Allí estabas, y allí nos encontrábamos, mirándonos con ganas de soltarte y dejarte ir libre como lo es tu naturaleza, pero cogiéndote fuerte para que no escaparas y mirando fijamente al verdugo para que terminase más rápido y a la vez para que tu dolor sea menor.
Allí estabas, pero pensabas que nosotros ya no estábamos, pensabas que éramos zombis que hacían caso a una voz mayor y que tus gritos entre palabras entrecruzadas eran huecas para nosotros, pensabas sobre el gran poder del verdugo que no solamente hacía su labor con sus herramientas letales, sino que también dominaba nuestros pensamientos y acciones, pensabas que tu tortura era solamente para acallar alguno de los muchos pecados de tus padres, pensabas que gritando más ibas a despertarnos de nuestro dormitar.

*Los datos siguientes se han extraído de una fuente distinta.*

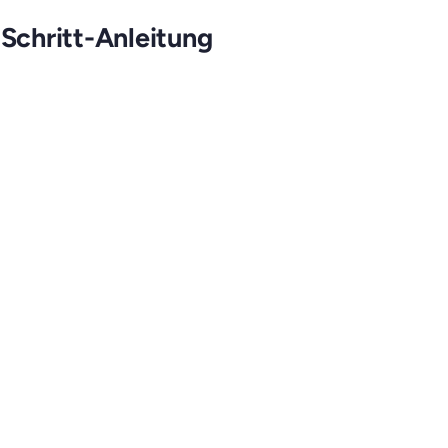
-Schritt-Anleitung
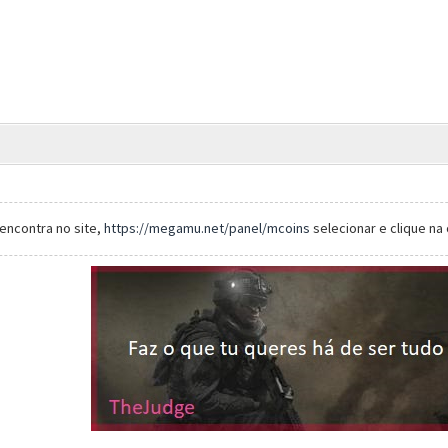
encontra no site,
https://megamu.net/panel/mcoins
selecionar e clique na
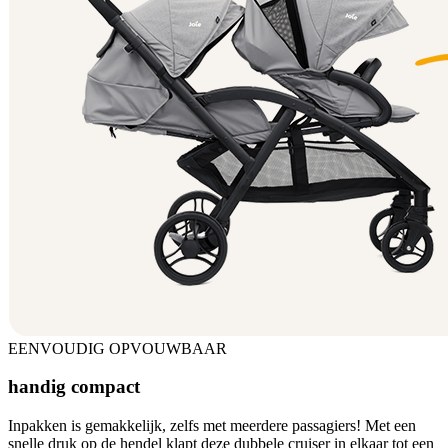
EENVOUDIG OPVOUWBAAR
handig compact
Inpakken is gemakkelijk, zelfs met meerdere passagiers! Met een
snelle druk op de hendel klapt deze dubbele cruiser in elkaar tot een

Allí estabas, inmovil con tus ojos cada vez mas grandes, más rojos, más húmedos, más limpios a la vez, mirándonos y pensando que la tortura no iba a terminar.
Allí estabas un día como ayer, pero hoy ya no estás, hoy nuevamente volvíste a tu libertad, a esa libertad por la cuál gritaste, por la cuál ansiaste. Hoy estamos despiertos, ya no en el estado zombi como en el que nos encontrábamos un día como ayer. Hoy estamos otra vez el uno al lado del otro, como siempre fue, como siempre debió ser, como siempre será. Hoy el verdugo es parte de la memoria, que no será borrada de nuestros pensamientos, hoy él ya no está.